NOTE: In addition to the logs that are generated by the Servers, VMs, Appliances, and Applications and then sent to the Default Storage Account through the OMS Agent, you also have the ability to specify additional Storage Accounts as connection points for the Log Analytics service. This allows for existing logs that you might already have be made available within the service for analysis and search queries.

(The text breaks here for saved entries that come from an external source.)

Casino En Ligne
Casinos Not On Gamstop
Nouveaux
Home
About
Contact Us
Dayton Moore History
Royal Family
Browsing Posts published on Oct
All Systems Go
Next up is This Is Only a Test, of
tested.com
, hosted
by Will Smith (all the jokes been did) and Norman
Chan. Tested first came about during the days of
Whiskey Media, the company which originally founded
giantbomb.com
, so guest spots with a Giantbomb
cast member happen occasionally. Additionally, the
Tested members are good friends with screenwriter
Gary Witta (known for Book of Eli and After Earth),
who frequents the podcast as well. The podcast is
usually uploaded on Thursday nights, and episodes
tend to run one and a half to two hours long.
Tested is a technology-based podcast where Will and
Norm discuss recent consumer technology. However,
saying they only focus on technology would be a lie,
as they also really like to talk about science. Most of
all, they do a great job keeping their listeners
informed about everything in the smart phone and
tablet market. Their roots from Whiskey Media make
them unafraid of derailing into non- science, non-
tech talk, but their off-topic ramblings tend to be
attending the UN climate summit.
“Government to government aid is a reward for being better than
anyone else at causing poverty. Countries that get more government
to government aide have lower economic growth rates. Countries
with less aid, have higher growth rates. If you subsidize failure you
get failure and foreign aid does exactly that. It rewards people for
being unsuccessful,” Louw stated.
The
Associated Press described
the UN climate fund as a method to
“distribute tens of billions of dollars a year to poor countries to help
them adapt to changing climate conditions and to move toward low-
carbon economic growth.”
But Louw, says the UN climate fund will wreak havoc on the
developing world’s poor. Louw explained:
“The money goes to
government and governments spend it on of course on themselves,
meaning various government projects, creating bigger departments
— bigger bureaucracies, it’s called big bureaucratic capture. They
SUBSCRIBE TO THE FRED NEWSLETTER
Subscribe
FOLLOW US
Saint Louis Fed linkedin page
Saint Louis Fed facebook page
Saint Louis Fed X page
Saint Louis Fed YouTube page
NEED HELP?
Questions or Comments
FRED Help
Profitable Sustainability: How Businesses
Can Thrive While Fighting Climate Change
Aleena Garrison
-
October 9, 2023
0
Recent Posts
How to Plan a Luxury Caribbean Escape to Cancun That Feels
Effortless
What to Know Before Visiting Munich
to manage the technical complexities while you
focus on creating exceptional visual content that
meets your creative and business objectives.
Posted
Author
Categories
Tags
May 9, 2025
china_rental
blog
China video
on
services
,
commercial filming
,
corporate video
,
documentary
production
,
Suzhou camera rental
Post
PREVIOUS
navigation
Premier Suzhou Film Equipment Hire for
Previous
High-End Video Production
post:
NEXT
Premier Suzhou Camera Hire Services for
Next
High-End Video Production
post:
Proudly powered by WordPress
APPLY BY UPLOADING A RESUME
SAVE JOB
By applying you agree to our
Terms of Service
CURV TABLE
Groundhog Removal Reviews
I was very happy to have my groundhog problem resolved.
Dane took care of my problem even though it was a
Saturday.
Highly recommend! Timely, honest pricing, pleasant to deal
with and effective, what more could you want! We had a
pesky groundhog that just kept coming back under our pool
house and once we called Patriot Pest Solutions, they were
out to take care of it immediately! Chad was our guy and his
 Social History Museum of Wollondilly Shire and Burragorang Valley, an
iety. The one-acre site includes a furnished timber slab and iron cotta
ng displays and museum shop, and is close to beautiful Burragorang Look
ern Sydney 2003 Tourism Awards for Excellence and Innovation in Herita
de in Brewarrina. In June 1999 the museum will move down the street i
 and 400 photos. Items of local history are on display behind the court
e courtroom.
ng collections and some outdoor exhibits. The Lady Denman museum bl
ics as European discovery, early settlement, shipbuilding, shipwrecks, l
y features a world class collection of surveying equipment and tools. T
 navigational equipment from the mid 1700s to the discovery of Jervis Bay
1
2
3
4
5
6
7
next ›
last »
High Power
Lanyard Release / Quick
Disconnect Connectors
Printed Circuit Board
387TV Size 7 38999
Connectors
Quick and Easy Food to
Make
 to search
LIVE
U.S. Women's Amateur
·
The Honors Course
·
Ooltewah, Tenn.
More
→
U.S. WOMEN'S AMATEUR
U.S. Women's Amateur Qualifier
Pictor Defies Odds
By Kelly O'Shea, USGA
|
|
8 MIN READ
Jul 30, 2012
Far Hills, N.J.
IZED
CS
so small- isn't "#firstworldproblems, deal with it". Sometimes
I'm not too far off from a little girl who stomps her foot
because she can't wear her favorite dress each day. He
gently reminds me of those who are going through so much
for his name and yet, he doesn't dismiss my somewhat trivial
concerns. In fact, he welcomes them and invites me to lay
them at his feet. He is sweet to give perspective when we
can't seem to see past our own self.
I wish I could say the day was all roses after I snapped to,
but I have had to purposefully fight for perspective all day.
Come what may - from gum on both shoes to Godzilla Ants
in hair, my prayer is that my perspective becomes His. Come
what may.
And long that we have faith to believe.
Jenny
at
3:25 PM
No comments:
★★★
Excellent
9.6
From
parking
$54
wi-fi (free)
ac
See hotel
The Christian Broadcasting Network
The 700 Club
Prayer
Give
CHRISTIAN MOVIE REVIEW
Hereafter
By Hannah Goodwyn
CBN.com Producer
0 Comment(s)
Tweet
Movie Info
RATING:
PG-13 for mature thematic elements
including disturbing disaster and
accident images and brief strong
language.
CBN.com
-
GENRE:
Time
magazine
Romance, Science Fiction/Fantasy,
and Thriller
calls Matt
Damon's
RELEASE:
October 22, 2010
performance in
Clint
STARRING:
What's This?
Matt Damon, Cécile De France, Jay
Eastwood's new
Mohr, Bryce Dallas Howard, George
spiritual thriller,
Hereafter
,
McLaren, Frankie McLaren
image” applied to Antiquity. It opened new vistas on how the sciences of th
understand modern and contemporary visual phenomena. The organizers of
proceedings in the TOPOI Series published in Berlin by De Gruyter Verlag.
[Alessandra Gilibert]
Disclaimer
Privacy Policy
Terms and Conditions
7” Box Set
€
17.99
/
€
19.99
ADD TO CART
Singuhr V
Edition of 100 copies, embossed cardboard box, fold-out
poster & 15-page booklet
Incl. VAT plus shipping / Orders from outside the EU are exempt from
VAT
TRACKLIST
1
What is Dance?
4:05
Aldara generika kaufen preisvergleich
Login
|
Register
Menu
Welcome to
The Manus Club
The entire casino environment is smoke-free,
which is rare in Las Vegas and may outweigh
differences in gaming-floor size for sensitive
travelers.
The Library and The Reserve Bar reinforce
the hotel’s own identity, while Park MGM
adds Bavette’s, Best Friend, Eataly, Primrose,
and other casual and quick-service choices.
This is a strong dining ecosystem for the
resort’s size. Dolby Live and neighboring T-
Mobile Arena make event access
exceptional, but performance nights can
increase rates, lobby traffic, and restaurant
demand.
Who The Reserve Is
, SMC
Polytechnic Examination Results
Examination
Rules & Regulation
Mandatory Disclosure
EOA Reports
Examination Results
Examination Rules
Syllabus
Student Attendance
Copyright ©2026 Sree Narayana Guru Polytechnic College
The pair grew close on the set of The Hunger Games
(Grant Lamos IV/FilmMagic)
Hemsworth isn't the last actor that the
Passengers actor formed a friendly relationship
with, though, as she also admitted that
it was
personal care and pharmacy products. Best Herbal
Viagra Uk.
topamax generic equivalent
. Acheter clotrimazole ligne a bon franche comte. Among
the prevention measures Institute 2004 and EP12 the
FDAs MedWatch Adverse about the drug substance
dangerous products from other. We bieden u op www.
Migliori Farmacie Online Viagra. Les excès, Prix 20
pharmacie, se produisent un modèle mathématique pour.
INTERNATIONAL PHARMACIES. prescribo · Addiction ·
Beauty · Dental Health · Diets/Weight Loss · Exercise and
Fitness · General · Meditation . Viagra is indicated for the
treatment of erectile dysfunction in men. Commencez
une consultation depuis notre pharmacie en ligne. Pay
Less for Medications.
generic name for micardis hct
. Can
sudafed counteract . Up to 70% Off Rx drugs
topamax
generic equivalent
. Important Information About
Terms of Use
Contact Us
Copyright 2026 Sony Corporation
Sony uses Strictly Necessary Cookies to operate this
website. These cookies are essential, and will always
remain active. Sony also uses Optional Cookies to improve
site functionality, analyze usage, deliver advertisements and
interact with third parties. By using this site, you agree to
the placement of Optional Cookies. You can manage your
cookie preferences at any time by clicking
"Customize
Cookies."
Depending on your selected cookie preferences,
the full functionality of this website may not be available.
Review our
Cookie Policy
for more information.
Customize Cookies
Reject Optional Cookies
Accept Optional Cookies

What will I learn from Log Analytics?

This is a loaded question, but it is one that every customer has asked me in someway shape or form. Of course, the answer is always going to be “It Depends on what you want to learn”. That being said, the amount of information that we provide you about your Servers and VMs out of the box is huge and very in depth. The information is displayed in topics or groupings based on certain types of queries. These topics can then be clicked on to see more in depth information about that particular topic and what our Log Analytics engine has found based on the queries that are tied to that topic. In the image above, I start by looking at the System Update Assessment solution or topic, which gives me information about Servers or VMs that do not have all of the OS patches and fixes that are required. I then drill down into that topic by simply clicking on the tile within the dashboard. By doing that, I am now able to see not only much more detailed data about my Servers or VMs and which ones are showing as being out date, but I can actually drill down into a specific line item within the displayed blades to get even more detailed information such as a list of exactly which updates are missing. This final area of Log Analytics is the most powerful, as it is the Log Query section which is where you can build your own queries to get data about your Servers and VMs that is most relevant to you, not just what we think is relevant. As you can see in the image above, we provide you with the query that we used to generate our dashboard so that you have a place to start and there is a very rich Query Syntax that you can leverage. Within the Log Query page, you can save your queries and make them available to users as tiles to be displayed within the dashboard or you can save them and make them part of a more complete solution about a completely new topic or category of Log Analysis using the new Solution Designer.

Finally

As I am sure you can imagine, I have only scratched the surface with respect to Log Analytics and the other services that make up OMS. That is especially true with respect to Automation and Log Analytics. However, I hope that you can now see the value of not just the services and suite, but also the value of leveraging Azure Government to help with the operational management of both your On-Prem and Cloud based resources.

Please keep one thing in mind, there is no other Cloud provider out there that has all of these services and certainly no one that has them in such an integrated fashion. Most importantly, there is no one that can that their services work for both On-Prem and Cloud based resources. Microsoft Azure Government can definitely make you feel comfortable that your IaaS based resources are being taken care of and that you have visibility into exactly how. All in all, you should feel safe & secure with Azure Government when leveraging OMS.